All I want to do is make things: class, men and art and design higher education.

Broadhead, Samantha ORCID logoORCID: (2017) All I want to do is make things: class, men and art and design higher education. Journal of Widening Participation and Lifelong Learning, 19 (2). pp. 47-62. ISSN 1466-6529


Working class men are under-represented in art and design higher education. This article explores the experiences of one such mature student who had fulfilled his dream to go to an art college later in life in order to study a degree in Interdisciplinary Art and Design. Using an approach based on narrative inquiry, the student’s learning journey over three years was captured through six verbal and transcribed accounts. Bernstein’s work on visible and invisible pedagogies as well as his comments on vocational education provided a lens through which to look at the student’s experiences.

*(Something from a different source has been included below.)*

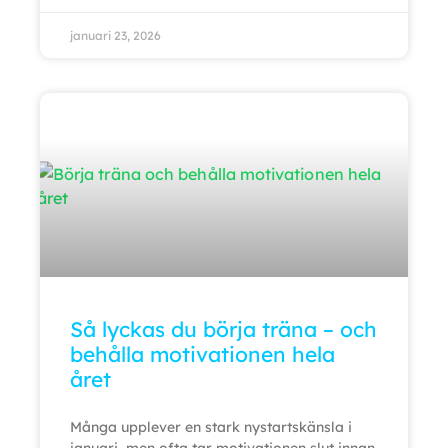
januari 23, 2026
Så lyckas du börja träna – och
behålla motivationen hela
året
Många upplever en stark nystartskänsla i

It argues that the strong framing and classification of his previous vocational education led the student to expect to be taught in a particular way. He found the fluid and integrated arts curriculum different to the kind of training a ‘master’ would transmit to an ‘apprentice’. He constructed himself as a doer rather than a thinker, which remained constant throughout his degree. The findings suggest that educators should discuss with students from all backgrounds the pedagogic approaches commonly used in art and design and how these may be different to previous ways of learning. Academic staff should also challenge the theory and practice dichotomy, so that students understand they are drawing on theory not only when they are writing but also when they are making. Finally, even though invisible pedagogies dominate art and design education, staff should reflect on the need for more visible, explicit modes of teaching when students are less confident in their abilities.